In the records below, the lines between the one holding "XC-TF8013-C107 NXP UCODE8 сухой декор" and the one holding "8 (800) 350-00-66", inclusive, are to be transcribed exactly; no pictures are to be included.
********
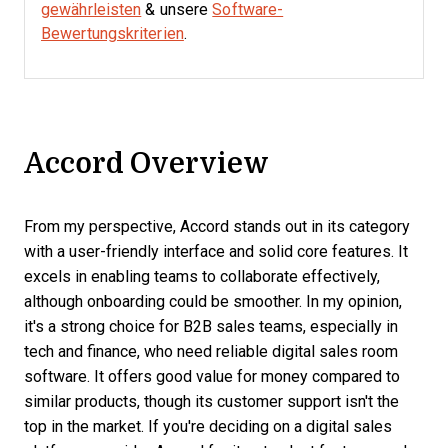
gewährleisten
& unsere
Software-
Bewertungskriterien
.
Accord Overview
From my perspective, Accord stands out in its category
with a user-friendly interface and solid core features. It
excels in enabling teams to collaborate effectively,
although onboarding could be smoother. In my opinion,
it's a strong choice for B2B sales teams, especially in
tech and finance, who need reliable digital sales room
software. It offers good value for money compared to
similar products, though its customer support isn't the
top in the market. If you're deciding on a digital sales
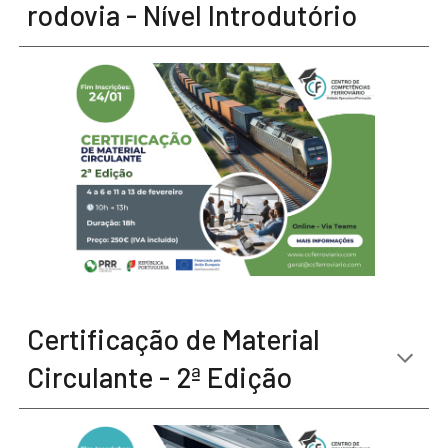
rodovia - Nível Introdutório
Certificação de Material
Circulante - 2ª Edição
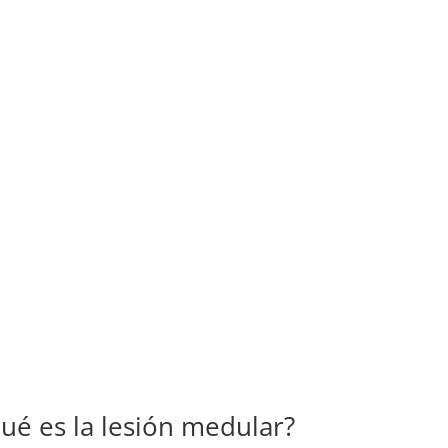
ué es la lesión medular?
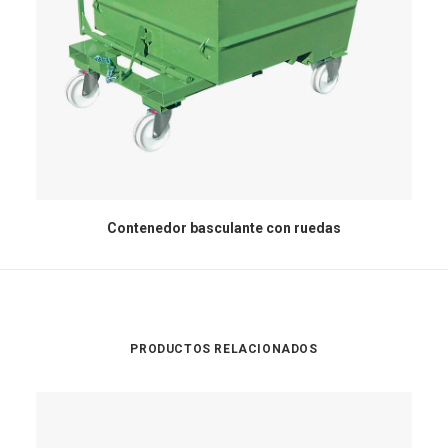
Contenedor basculante con ruedas
PRODUCTOS RELACIONADOS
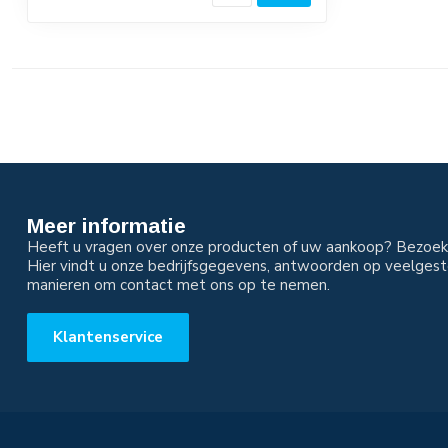
Meer informatie
Heeft u vragen over onze producten of uw aankoop? Bezoek 
Hier vindt u onze bedrijfsgegevens, antwoorden op veelgest
manieren om contact met ons op te nemen.
Klantenservice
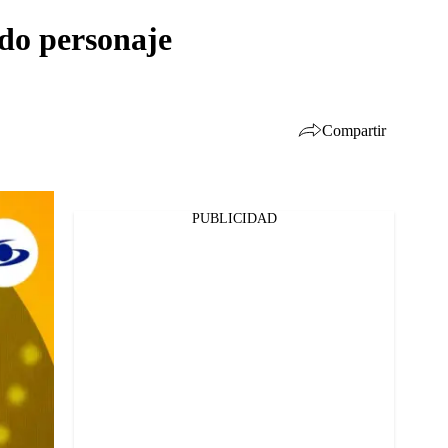
ido personaje
Compartir
PUBLICIDAD
Facebook
Twitter
Whatsapp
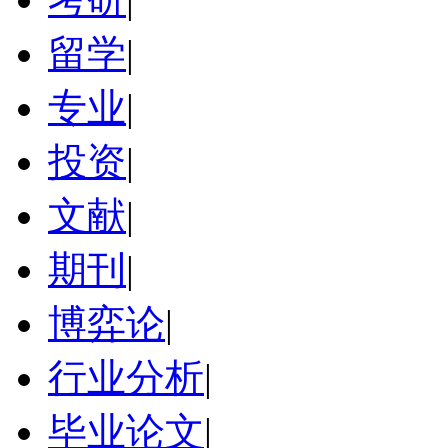
留学
|
专业
|
投资
|
文献
|
期刊
|
博弈论
|
行业分析
|
毕业论文
|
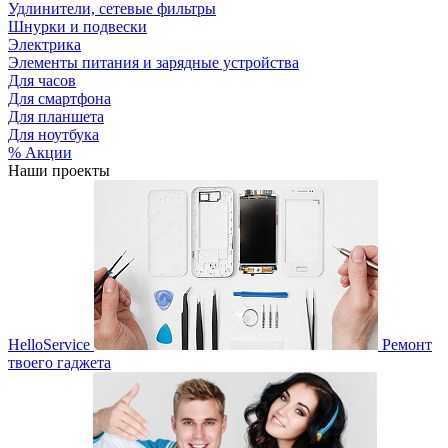
Удлинители, сетевые фильтры
Шнурки и подвески
Электрика
Элементы питания и зарядные устройства
Для часов
Для смартфона
Для планшета
Для ноутбука
% Акции
Наши проекты
HelloService
Ремонт
твоего гаджета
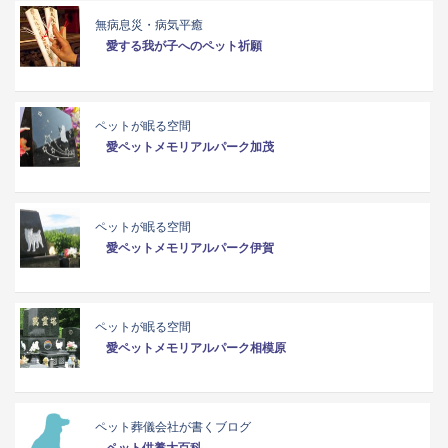
無病息災・病気平癒
愛する我が子へのペット祈願
ペットが眠る空間
愛ペットメモリアルパーク加茂
ペットが眠る空間
愛ペットメモリアルパーク伊賀
ペットが眠る空間
愛ペットメモリアルパーク相模原
ペット葬儀会社が書くブログ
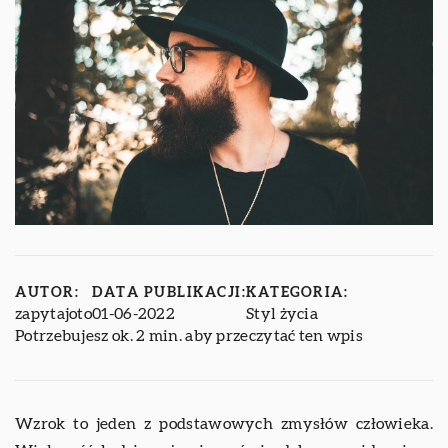
AUTOR:
DATA PUBLIKACJI:
KATEGORIA:
zapytajoto
01-06-2022
Styl życia
Potrzebujesz ok. 2 min. aby przeczytać ten wpis
Wzrok to jeden z podstawowych zmysłów człowieka.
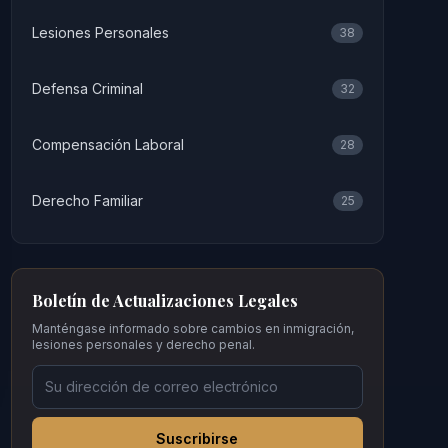
Lesiones Personales
38
Defensa Criminal
32
Compensación Laboral
28
Derecho Familiar
25
Boletín de Actualizaciones Legales
Manténgase informado sobre cambios en inmigración,
lesiones personales y derecho penal.
Suscribirse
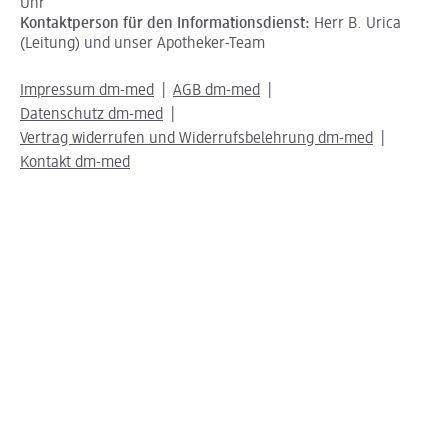
Uhr
Kontaktperson für den Informationsdienst:
Herr B. Urica
(Leitung) und unser Apotheker-Team
Impressum dm-med
AGB dm-med
Datenschutz dm-med
Vertrag widerrufen und Widerrufsbelehrung dm-med
Kontakt dm-med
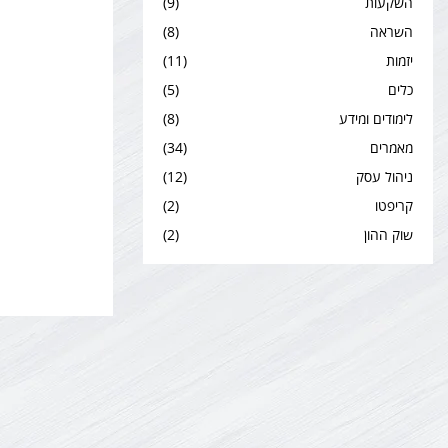
השקעות
(9)
השראה
(8)
יזמות
(11)
כלים
(5)
לימודים ומידע
(8)
מאמרים
(34)
ניהול עסק
(12)
קריפטו
(2)
שוק ההון
(2)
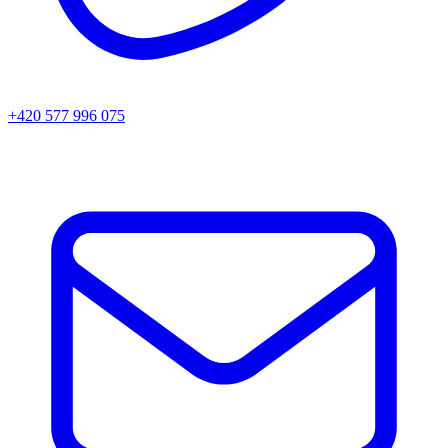
+420 577 996 075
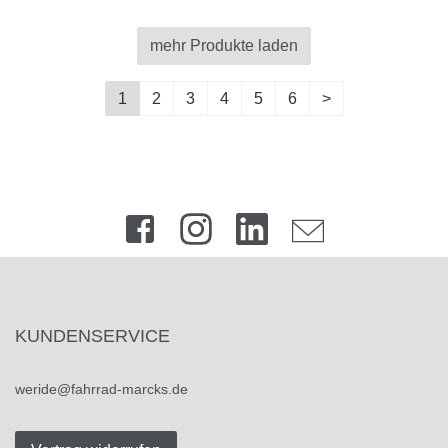
mehr Produkte laden
1
2
3
4
5
6
>
KUNDENSERVICE
weride@fahrrad-marcks.de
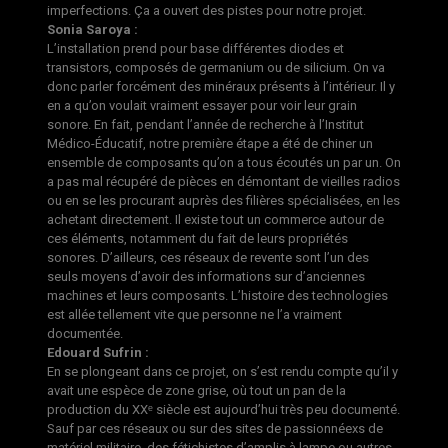
imperfections. Ça a ouvert des pistes pour notre projet.
Sonia Saroya :
L’installation prend pour base différentes diodes et
transistors, composés de germanium ou de silicium. On va
donc parler forcément des minéraux présents à l’intérieur. Il y
en a qu’on voulait vraiment essayer pour voir leur grain
sonore. En fait, pendant l’année de recherche à l’Institut
Médico-Éducatif, notre première étape a été de chiner un
ensemble de composants qu’on a tous écoutés un par un. On
a pas mal récupéré de pièces en démontant de vieilles radios
ou en se les procurant auprès des filières spécialisées, en les
achetant directement. Il existe tout un commerce autour de
ces éléments, notamment du fait de leurs propriétés
sonores. D’ailleurs, ces réseaux de revente sont l’un des
seuls moyens d’avoir des informations sur d’anciennes
machines et leurs composants. L’histoire des technologies
est allée tellement vite que personne ne l’a vraiment
documentée.
Edouard Sufrin :
En se plongeant dans ce projet, on s’est rendu compte qu’il y
avait une espèce de zone grise, où tout un pan de la
production du XXᵉ siècle est aujourd’hui très peu documenté.
Sauf par ces réseaux ou sur des sites de passionnéexs de
matériel militaire, des fétichistes d’amplis à lampe ou autres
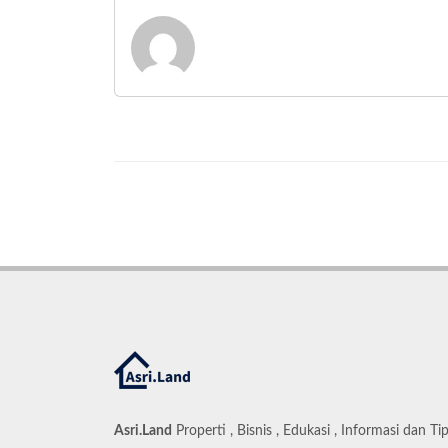
Asri.Land
Properti , Bisnis , Edukasi , Informasi dan Ti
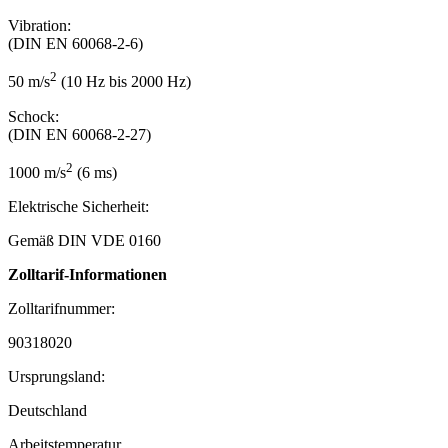
Vibration:
(DIN EN 60068-2-6)
2
50 m/s
(10 Hz bis 2000 Hz)
Schock:
(DIN EN 60068-2-27)
2
1000 m/s
(6 ms)
Elektrische Sicherheit:
Gemäß DIN VDE 0160
Zolltarif-Informationen
Zolltarifnummer:
90318020
Ursprungsland:
Deutschland
Arbeitstemperatur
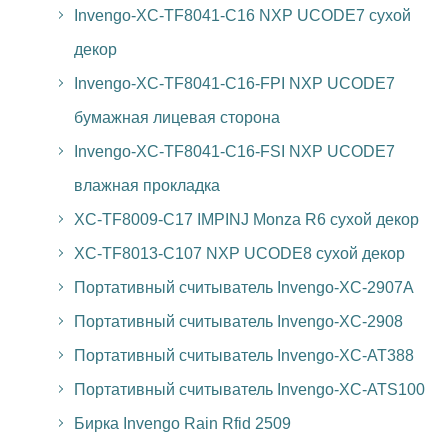
Invengo-XC-TF8041-C16 NXP UCODE7 сухой
декор
Invengo-XC-TF8041-C16-FPI NXP UCODE7
бумажная лицевая сторона
Invengo-XC-TF8041-C16-FSI NXP UCODE7
влажная прокладка
XC-TF8009-C17 IMPINJ Monza R6 сухой декор
XC-TF8013-C107 NXP UCODE8 сухой декор
Портативный считыватель Invengo-XC-2907A
Портативный считыватель Invengo-XC-2908
Портативный считыватель Invengo-XC-AT388
Портативный считыватель Invengo-XC-ATS100
Бирка Invengo Rain Rfid 2509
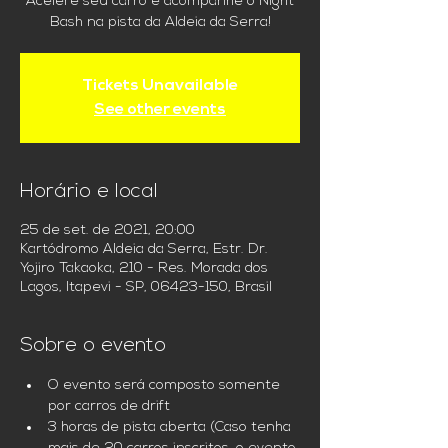
Acelere seu carro e acompanhe o Night
Bash na pista da Aldeia da Serra!
Tickets Unavailable
See other events
Horário e local
25 de set. de 2021, 20:00
Kartódromo Aldeia da Serra, Estr. Dr.
Yojiro Takaoka, 210 - Res. Morada dos
Lagos, Itapevi - SP, 06423-150, Brasil
Sobre o evento
O evento será composto somente 
por carros de drift
3 horas de pista aberta (Caso tenha 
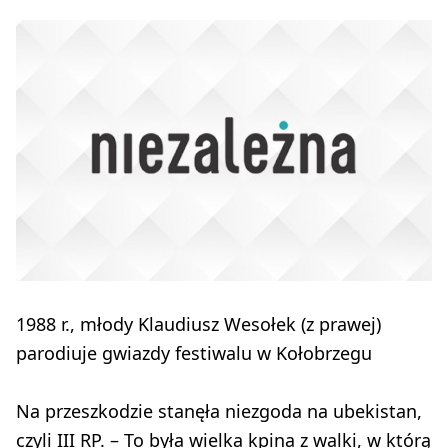
1988 r., młody Klaudiusz Wesołek (z prawej)
parodiuje gwiazdy festiwalu w Kołobrzegu
Na przeszkodzie stanęła niezgoda na ubekistan,
czyli III RP. – To była wielka kpina z walki, w którą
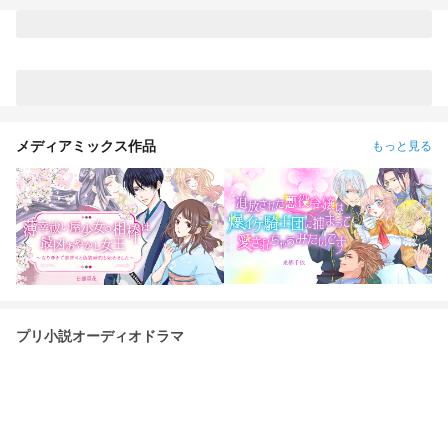
話〜第159話 EP5 『呪いの花一匁』第160話〜第188話 EP6
『小さな逃亡者』第189話〜第227話 EP7 『生ける屍の解剖記
録』第228話〜第270話 EP8 『帰り道のないオークション』第
271話〜297話 EP9『死者の楽園』第298話〜第322話
EP10『惨劇は紅茶と共に』第323話〜第343話 EP11『独房に
訪れる殺意』第344話〜第366話 EP12『ネコが鳴く牧場』第
367話〜第397話 EP13『仮面舞踏会殺人事件』第398話〜第
428話 EP14『死にたがりへの処方箋』第429話〜第457話
EP15『お化け屋敷幽霊奇譚』第458話〜第486話 EP16『吉凶
を告げる街』第487話〜第516話 EP17『Waves of Love』第
メディアミックス作品
もっと見る
517話〜第551話 EP18『七夕の迷い子」第552話〜第582話
EP19『神隠しホームルーム』第583話〜第613話 EP20『禁じ
られた三角海域』第614話〜 EP21 『誰がロビンを殺したか？
(前編)』 EP22『誰がロビンを殺したか？(後半)』
プリ小説オーディオドラマ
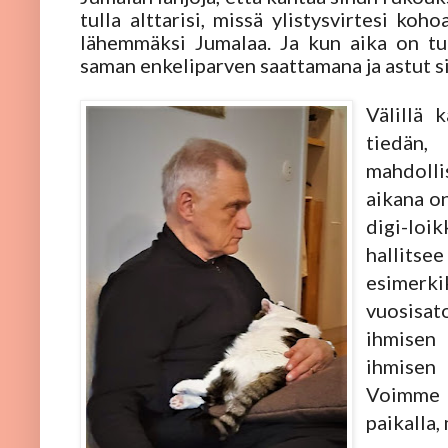
tulla alttarisi, missä ylistysvirtesi koh
lähemmäksi Jumalaa. Ja kun aika on tul
saman enkeliparven saattamana ja astut s
Välillä 
tiedän
mahdolli
aikana o
digi-l
hallits
esimerki
vuosisat
ihmisen
ihmisen
Voimme 
paikalla,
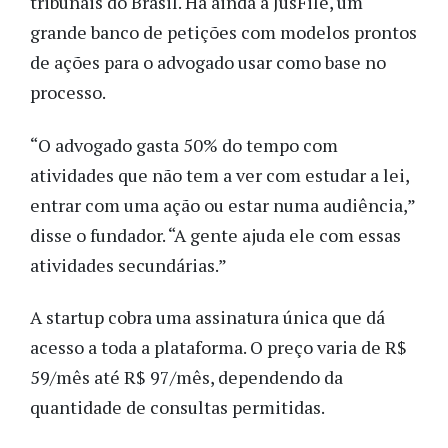
tribunais do Brasil. Há ainda a JusFile, um
grande banco de petições com modelos prontos
de ações para o advogado usar como base no
processo.
“O advogado gasta 50% do tempo com
atividades que não tem a ver com estudar a lei,
entrar com uma ação ou estar numa audiência,”
disse o fundador. “A gente ajuda ele com essas
atividades secundárias.”
A startup cobra uma assinatura única que dá
acesso a toda a plataforma. O preço varia de R$
59/mês até R$ 97/mês, dependendo da
quantidade de consultas permitidas.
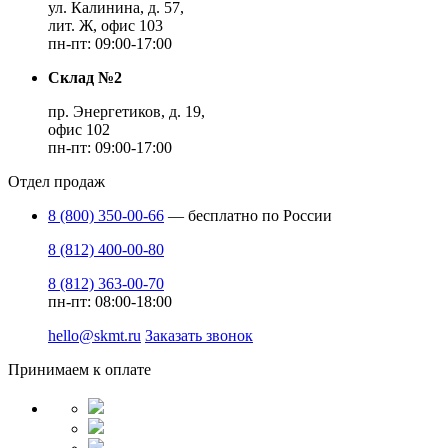
ул. Калинина, д. 57,
лит. Ж, офис 103
пн-пт: 09:00-17:00
Склад №2
пр. Энергетиков, д. 19,
офис 102
пн-пт: 09:00-17:00
Отдел продаж
8 (800) 350-00-66
— бесплатно по России
8 (812) 400-00-80
8 (812) 363-00-70
пн-пт: 08:00-18:00
hello@skmt.ru
Заказать звонок
Принимаем к оплате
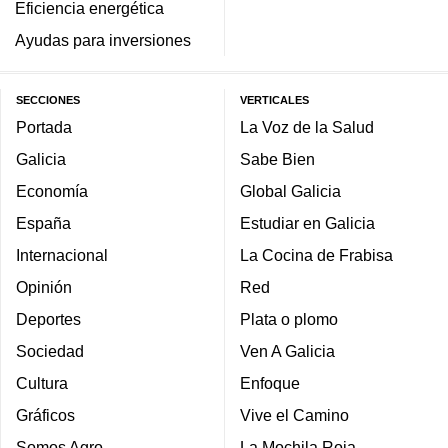
Eficiencia energética
Ayudas para inversiones
SECCIONES
VERTICALES
Portada
La Voz de la Salud
Galicia
Sabe Bien
Economía
Global Galicia
España
Estudiar en Galicia
Internacional
La Cocina de Frabisa
Opinión
Red
Deportes
Plata o plomo
Sociedad
Ven A Galicia
Cultura
Enfoque
Gráficos
Vive el Camino
Somos Agro
La Mochila Roja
********
» **EXERCISE RESULT**
XC-TF8013-C107 NXP UCODE8 сухой декор
Портативный считыватель Invengo-XC-2907A
Портативный считыватель Invengo-XC-2908
Портативный считыватель Invengo-XC-AT388
Портативный считыватель Invengo-XC-ATS100
Бирка Invengo Rain Rfid 2509
Acelere seu carro e acompanhe o Night
Bash na pista da Aldeia da Serra!
Tickets Unavailable
See other events
Horário e local
25 de set. de 2021, 20:00
Kartódromo Aldeia da Serra, Estr. Dr.
Yojiro Takaoka, 210 - Res. Morada dos
Lagos, Itapevi - SP, 06423-150, Brasil
Sobre o evento
O evento será composto somente 
por carros de drift
3 horas de pista aberta (Caso tenha 
1988 r., młody Klaudiusz Wesołek (z prawej)
parodiuje gwiazdy festiwalu w Kołobrzegu
Na przeszkodzie stanęła niezgoda na ubekistan,
czyli III RP. – To była wielka kpina z walki, w którą
話〜第159話 EP5 『呪いの花一匁』第160話〜第188話 EP6
『小さな逃亡者』第189話〜第227話 EP7 『生ける屍の解剖記
録』第228話〜第270話 EP8 『帰り道のないオークション』第
271話〜297話 EP9『死者の楽園』第298話〜第322話
EP10『惨劇は紅茶と共に』第323話〜第343話 EP11『独房に
訪れる殺意』第344話〜第366話 EP12『ネコが鳴く牧場』第
367話〜第397話 EP13『仮面舞踏会殺人事件』第398話〜第
428話 EP14『死にたがりへの処方箋』第429話〜第457話
EP15『お化け屋敷幽霊奇譚』第458話〜第486話 EP16『吉凶
を告げる街』第487話〜第516話 EP17『Waves of Love』第
メディアミックス作品
もっと見る
517話〜第551話 EP18『七夕の迷い子」第552話〜第582話
EP19『神隠しホームルーム』第583話〜第613話 EP20『禁じ
られた三角海域』第614話〜 EP21 『誰がロビンを殺したか？
(前編)』 EP22『誰がロビンを殺したか？(後半)』
プリ小説オーディオドラマ
tulla alttarisi, missä ylistysvirtesi koh
lähemmäksi Jumalaa. Ja kun aika on tul
saman enkeliparven saattamana ja astut s
Välillä 
tiedän
mahdolli
aikana o
digi-l
hallits
esimerki
vuosisat
ihmisen
ihmisen
Voimme 
paikalla,
tribunais do Brasil. Há ainda a JusFile, um
grande banco de petições com modelos prontos
de ações para o advogado usar como base no
processo.
“O advogado gasta 50% do tempo com
atividades que não tem a ver com estudar a lei,
entrar com uma ação ou estar numa audiência,”
disse o fundador. “A gente ajuda ele com essas
atividades secundárias.”
A startup cobra uma assinatura única que dá
acesso a toda a plataforma. O preço varia de R$
59/mês até R$ 97/mês, dependendo da
quantidade de consultas permitidas.
ул. Калинина, д. 57,
лит. Ж, офис 103
пн-пт: 09:00-17:00
Склад №2
пр. Энергетиков, д. 19,
офис 102
пн-пт: 09:00-17:00
Отдел продаж
8 (800) 350-00-66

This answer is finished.